Церковь Ордена Дагона представляла собой добротное каменное помещение. Центральный зал, где, по-видимому, раньше, до появления в деревне морской заразы, проводились христианские богослужения, был вычищен до блеска. На стене напротив входа сверкало Око Дагона, вокруг скалились рыбьи чучела. Из этого зала вёл проход в следующий, здесь располагался колодец и осуществлялись жертвоприношения. Снаружи оба зала оплетала сеть, на мой взгляд, совершенно бесполезных коридоров, где была свалена всякая рухлядь. И вот как раз именно на нее и было направлено мое внимание. Я пропитал бензином всё, что хотя бы теоретически могло гореть. Не избежал этой участи и трон Ухии, обтянутый тканью золотой каркас. Честно говоря, я вовсе не надеялся на то, что получу огонь достаточной силы в пустом зале с каменными стенами, но хотя бы муки удушья этому рыбьему сброду обеспечу.
Исполнение моего плана намечалось на службу через три дня. Во время ежедневных молитв Имбока практически вымирала, все её жители собирались в церкви. Церемонию октябрьского праздника я знал ещё из рассказов Ухии. Сначала читалась особая торжественная молитва, во время которой жрица должна была водить над краем колодца рукой с зажатым в ней амулетом, затем приносили жертву. В честь великого Дагона жертвы всегда выбирались из числа людей. Проблему отсутствия людей в деревне решали довольно просто: группа сектантов отправлялась в Сантьяго, ближайший к Имбоке город, и там они подыскивали того несчастного, который должен будет окончить свои дни в колодце. Ухия утверждала, что нашу яхту послало им само море, - Дагон был доволен Барбарой, отправленной к нему на майский праздник, ибо до нас жертвы не приносились почти год.
Тогда, пораженный самим её рассказом, я не догадался спросить, почему в таком случае никто не ездил в город. Теперь я понимаю, что скорее всего это было связано с усиленными мерами безопасности в Сантьяго: похоже, тамошняя полиция вычислила, что в конце октября и в начале мая несколько лет подряд стабильно исчезают люди. Сейчас я, испытывая уже знакомое отвращение к себе, замечал, что думаю о привезенной из города жертве думаю довольно спокойно. Это часть праздника, а значит, нужно её переждать, и не мне пытаться сейчас рассуждать о человеколюбии, я такой же урод, как и всё население Имбоки.

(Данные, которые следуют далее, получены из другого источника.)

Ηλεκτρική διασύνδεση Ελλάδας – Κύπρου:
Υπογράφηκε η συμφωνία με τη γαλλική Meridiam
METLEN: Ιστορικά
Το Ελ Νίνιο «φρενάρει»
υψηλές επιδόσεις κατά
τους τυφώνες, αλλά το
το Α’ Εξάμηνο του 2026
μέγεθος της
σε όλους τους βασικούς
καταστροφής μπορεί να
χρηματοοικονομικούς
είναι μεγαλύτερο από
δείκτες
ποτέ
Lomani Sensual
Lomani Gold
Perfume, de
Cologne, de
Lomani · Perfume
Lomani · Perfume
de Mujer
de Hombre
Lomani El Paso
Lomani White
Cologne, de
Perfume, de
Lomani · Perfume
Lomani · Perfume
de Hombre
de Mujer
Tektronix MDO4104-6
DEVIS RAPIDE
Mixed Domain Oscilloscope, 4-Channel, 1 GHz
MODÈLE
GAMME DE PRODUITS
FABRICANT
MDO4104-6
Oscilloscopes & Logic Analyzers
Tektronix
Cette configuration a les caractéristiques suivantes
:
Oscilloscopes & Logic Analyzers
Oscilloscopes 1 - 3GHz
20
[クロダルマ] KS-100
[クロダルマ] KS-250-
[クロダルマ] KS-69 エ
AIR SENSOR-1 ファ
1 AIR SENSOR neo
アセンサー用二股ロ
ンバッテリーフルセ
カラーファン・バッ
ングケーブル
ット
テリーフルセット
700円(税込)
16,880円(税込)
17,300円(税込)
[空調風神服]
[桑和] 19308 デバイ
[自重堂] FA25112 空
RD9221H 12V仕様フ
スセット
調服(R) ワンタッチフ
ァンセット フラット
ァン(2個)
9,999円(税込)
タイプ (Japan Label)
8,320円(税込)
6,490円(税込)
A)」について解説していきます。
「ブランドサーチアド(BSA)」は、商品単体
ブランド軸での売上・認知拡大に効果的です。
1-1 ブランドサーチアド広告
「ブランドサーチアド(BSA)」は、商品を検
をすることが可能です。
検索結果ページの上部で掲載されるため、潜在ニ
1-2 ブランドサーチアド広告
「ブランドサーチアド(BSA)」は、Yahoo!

И я собираюсь уничтожить морскую заразу.
Я знал, что в праздник служба начинается раньше обычного, а потому укрылся в церкви ещё с утра. Несколько часов молитвы и кровавое жертвоприношение завершались обычно тем, что вся толпа вываливалась во двор и следом за Ксавьером и жрицей направлялась на берег, где возносилась уже новая молитва, та самая, которую впервые произнес в Имбоке капитан Орфео, молитва о пище. Этим, насколько я знал, праздник обычно заканчивался, а для молодежи начинались соревнования, состоявшие из заплыва на время до рифов. Эти уродливые создания безумно любили воду.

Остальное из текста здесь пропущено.